▸ WHAT THE TASK ASKS:
Select all lines in the records that include "making".

Records from a dataset
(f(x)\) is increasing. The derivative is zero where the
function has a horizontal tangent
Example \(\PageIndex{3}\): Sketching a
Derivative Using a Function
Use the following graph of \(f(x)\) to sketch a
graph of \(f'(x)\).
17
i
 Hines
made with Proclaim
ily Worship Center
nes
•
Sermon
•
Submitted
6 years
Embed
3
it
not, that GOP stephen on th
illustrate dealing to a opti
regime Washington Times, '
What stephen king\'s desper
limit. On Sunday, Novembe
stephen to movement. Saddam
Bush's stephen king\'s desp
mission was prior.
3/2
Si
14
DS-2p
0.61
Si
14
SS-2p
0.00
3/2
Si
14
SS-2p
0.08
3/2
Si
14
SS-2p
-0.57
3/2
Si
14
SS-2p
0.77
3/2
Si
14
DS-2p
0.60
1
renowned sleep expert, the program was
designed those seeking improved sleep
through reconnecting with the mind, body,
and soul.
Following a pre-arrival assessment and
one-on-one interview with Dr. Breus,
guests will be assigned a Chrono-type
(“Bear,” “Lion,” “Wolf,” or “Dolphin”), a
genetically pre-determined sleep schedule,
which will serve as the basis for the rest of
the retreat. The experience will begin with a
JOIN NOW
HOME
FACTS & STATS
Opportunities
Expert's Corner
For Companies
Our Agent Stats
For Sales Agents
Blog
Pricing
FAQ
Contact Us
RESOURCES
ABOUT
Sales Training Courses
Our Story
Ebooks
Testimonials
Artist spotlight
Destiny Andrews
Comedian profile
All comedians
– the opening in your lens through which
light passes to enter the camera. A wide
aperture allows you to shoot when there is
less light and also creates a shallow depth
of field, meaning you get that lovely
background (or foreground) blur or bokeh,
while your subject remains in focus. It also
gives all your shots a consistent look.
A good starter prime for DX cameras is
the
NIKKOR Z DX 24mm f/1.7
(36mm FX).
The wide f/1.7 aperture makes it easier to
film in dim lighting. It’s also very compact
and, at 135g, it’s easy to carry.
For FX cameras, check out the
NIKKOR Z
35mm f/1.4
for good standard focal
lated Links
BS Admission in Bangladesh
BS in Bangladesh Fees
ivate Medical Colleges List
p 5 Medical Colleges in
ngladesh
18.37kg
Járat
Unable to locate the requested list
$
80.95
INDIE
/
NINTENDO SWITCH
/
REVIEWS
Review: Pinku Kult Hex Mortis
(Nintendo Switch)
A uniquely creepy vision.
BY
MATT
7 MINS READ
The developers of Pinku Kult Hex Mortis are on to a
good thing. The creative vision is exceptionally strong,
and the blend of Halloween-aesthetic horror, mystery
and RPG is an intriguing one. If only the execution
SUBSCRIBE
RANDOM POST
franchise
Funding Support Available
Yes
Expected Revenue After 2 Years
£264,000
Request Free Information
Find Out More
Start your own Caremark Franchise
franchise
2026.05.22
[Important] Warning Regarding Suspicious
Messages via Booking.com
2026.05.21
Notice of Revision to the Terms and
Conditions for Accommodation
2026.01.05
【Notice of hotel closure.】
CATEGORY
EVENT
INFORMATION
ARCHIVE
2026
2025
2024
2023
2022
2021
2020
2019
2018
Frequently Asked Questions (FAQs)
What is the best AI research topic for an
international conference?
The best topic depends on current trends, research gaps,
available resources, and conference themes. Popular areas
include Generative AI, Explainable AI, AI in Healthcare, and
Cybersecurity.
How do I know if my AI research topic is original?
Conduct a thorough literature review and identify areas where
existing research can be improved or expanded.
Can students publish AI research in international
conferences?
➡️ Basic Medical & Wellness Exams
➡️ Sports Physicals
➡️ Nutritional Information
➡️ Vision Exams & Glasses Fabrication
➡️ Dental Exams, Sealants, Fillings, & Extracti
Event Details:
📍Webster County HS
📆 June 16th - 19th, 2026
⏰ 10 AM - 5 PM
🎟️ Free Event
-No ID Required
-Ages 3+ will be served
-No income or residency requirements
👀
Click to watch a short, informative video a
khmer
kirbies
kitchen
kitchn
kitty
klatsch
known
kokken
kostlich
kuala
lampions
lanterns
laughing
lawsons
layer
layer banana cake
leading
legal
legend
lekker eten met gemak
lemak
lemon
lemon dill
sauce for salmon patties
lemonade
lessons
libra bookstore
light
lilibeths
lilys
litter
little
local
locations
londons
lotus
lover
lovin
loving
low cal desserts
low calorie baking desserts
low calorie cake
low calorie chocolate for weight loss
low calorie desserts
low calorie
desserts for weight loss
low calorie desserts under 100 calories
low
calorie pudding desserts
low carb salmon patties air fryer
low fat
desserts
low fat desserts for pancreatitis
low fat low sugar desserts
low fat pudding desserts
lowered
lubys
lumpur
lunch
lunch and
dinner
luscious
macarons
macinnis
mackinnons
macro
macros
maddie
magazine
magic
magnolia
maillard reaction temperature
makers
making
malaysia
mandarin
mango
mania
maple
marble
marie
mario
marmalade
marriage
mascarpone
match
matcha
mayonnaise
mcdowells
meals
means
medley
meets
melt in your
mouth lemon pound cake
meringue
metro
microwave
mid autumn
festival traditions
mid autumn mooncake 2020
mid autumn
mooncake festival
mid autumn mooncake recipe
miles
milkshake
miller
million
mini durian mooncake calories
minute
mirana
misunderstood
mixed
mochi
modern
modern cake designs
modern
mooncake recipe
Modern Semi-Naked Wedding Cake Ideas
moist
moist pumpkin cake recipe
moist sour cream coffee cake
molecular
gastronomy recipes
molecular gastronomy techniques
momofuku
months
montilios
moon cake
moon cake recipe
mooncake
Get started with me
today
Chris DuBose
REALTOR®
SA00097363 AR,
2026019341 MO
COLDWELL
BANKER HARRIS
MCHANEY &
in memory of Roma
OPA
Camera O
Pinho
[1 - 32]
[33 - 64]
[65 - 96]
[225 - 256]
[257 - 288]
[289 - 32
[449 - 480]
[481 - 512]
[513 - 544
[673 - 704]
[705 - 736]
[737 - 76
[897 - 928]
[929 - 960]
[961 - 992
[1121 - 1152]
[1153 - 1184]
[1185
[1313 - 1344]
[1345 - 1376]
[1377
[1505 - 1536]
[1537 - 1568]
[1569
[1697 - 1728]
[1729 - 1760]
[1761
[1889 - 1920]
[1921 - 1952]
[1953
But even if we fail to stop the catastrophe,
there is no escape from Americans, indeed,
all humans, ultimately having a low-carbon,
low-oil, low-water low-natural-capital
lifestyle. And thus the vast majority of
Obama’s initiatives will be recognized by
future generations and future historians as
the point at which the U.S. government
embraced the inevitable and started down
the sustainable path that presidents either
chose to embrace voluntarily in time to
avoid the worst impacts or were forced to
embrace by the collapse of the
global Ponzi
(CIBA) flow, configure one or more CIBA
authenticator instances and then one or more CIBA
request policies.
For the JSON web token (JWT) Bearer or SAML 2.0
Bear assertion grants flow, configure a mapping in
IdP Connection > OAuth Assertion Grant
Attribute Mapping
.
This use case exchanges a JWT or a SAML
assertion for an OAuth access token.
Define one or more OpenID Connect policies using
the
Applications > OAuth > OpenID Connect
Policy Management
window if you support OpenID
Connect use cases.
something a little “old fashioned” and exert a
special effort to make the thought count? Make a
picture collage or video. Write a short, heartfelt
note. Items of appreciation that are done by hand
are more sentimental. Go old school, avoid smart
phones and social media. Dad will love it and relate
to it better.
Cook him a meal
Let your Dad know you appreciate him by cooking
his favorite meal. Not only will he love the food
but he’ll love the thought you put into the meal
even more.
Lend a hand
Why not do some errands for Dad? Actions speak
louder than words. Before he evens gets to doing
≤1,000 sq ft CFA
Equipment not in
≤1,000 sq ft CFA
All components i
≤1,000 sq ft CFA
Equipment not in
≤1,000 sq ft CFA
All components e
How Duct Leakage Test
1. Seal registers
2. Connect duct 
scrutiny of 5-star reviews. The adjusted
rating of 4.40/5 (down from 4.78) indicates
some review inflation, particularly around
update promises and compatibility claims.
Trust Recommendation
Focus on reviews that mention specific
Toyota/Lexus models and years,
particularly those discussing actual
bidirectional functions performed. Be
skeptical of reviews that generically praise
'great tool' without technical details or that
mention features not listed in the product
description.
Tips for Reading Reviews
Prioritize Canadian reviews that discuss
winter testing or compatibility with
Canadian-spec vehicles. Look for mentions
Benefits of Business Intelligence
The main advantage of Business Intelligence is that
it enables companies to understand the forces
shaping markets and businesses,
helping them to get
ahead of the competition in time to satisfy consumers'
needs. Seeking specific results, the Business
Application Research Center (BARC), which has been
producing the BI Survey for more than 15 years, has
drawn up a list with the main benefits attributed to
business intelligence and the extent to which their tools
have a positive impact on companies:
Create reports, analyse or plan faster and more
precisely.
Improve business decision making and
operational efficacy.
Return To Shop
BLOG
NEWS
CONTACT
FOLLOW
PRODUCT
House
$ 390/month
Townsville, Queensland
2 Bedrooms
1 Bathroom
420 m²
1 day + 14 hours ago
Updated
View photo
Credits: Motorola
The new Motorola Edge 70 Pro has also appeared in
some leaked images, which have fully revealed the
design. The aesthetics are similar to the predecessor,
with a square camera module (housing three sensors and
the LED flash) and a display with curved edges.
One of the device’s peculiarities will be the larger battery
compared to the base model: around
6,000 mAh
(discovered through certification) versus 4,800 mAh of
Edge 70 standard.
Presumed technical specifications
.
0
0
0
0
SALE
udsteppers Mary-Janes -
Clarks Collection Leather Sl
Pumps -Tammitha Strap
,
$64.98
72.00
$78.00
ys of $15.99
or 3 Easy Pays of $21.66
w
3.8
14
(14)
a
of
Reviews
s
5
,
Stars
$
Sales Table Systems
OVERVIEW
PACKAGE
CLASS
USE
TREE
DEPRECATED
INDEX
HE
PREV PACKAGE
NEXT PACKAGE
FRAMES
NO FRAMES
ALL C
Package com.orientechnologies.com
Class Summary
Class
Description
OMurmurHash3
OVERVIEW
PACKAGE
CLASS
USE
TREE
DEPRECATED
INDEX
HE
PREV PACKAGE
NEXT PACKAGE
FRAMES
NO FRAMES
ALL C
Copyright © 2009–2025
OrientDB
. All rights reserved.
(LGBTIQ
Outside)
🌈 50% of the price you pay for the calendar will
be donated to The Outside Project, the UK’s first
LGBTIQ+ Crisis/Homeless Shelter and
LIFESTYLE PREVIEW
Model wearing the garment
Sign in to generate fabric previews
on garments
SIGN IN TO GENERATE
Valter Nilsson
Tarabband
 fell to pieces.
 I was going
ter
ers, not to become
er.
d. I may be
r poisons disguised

▸ RESULT BELOW:
making
Improve business decision making and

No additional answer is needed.